**What you are asked to do**
Take the line containing "Answer in <instances>...</instances>." and all lines after it to the end of the records, and output them exactly.

::: Raw data :::

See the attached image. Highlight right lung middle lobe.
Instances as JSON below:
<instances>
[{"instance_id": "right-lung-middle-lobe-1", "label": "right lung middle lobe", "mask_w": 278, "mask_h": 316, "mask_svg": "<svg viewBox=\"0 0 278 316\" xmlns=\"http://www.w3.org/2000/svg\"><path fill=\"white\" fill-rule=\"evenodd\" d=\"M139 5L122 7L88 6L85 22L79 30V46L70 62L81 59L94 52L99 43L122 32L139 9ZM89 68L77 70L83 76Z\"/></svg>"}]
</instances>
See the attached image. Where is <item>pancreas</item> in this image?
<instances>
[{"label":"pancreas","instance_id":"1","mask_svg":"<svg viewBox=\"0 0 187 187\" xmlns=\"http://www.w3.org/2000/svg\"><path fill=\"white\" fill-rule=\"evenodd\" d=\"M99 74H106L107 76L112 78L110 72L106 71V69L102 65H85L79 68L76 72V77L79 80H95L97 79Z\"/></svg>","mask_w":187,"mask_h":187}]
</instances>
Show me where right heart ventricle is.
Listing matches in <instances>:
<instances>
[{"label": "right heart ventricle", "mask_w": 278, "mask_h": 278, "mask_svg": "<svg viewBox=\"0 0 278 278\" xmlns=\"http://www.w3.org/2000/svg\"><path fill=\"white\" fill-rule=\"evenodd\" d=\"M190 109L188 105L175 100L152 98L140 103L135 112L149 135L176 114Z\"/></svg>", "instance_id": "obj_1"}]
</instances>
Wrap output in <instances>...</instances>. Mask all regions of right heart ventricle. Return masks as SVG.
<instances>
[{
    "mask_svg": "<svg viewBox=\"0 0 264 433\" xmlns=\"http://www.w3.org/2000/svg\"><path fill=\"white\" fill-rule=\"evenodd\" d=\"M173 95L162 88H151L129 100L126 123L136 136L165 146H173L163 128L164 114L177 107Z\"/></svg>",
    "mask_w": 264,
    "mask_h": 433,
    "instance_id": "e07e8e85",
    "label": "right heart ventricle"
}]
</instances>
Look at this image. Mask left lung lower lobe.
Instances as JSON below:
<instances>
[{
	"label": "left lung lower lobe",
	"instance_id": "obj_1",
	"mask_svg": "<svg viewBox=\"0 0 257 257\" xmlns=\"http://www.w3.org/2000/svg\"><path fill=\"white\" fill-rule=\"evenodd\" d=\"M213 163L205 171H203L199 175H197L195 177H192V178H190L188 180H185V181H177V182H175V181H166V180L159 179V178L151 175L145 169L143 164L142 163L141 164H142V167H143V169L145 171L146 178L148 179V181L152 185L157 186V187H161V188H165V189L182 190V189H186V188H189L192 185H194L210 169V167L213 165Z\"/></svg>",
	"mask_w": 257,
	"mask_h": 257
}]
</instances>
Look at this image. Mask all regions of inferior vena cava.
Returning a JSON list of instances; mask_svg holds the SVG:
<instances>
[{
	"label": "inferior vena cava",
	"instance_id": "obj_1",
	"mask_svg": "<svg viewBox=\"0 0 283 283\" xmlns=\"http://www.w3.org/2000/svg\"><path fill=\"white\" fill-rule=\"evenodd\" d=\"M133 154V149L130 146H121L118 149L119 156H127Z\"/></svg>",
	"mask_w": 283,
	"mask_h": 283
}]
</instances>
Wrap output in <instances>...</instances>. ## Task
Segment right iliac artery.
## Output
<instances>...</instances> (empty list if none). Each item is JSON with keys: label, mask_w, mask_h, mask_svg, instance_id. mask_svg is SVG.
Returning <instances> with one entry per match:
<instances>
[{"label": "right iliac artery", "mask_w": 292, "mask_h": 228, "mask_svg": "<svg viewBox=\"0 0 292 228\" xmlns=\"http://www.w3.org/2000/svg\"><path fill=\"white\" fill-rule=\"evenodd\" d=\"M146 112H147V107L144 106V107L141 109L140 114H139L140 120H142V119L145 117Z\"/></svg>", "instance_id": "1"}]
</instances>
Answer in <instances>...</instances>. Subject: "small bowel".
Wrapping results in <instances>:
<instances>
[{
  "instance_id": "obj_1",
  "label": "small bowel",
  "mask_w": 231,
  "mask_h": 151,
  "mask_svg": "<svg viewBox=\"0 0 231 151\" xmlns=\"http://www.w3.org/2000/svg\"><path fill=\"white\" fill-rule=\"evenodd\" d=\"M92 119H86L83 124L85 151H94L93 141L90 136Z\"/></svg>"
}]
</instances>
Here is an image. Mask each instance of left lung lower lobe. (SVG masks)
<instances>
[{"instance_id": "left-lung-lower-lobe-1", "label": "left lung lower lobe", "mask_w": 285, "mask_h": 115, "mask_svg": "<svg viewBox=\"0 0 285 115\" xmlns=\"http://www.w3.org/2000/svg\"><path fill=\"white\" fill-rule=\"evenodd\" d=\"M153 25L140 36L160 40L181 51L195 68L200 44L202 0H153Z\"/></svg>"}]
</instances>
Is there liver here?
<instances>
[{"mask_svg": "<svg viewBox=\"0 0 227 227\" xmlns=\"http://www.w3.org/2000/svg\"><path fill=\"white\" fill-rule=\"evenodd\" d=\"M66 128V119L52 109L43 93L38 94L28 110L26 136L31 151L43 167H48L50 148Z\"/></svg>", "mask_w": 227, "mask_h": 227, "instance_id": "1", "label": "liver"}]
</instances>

:::

**Answer to the problem**
Answer in <instances>...</instances>. Subject: "small bowel".
Wrapping results in <instances>:
<instances>
[{
  "instance_id": "obj_1",
  "label": "small bowel",
  "mask_w": 231,
  "mask_h": 151,
  "mask_svg": "<svg viewBox=\"0 0 231 151\" xmlns=\"http://www.w3.org/2000/svg\"><path fill=\"white\" fill-rule=\"evenodd\" d=\"M92 119H86L83 124L85 151H94L93 141L90 136Z\"/></svg>"
}]
</instances>
Here is an image. Mask each instance of left lung lower lobe. (SVG masks)
<instances>
[{"instance_id": "left-lung-lower-lobe-1", "label": "left lung lower lobe", "mask_w": 285, "mask_h": 115, "mask_svg": "<svg viewBox=\"0 0 285 115\" xmlns=\"http://www.w3.org/2000/svg\"><path fill=\"white\" fill-rule=\"evenodd\" d=\"M153 25L140 36L160 40L181 51L195 68L200 44L202 0H153Z\"/></svg>"}]
</instances>
Is there liver here?
<instances>
[{"mask_svg": "<svg viewBox=\"0 0 227 227\" xmlns=\"http://www.w3.org/2000/svg\"><path fill=\"white\" fill-rule=\"evenodd\" d=\"M66 128V119L52 109L43 93L38 94L28 110L26 136L31 151L43 167H48L50 148Z\"/></svg>", "mask_w": 227, "mask_h": 227, "instance_id": "1", "label": "liver"}]
</instances>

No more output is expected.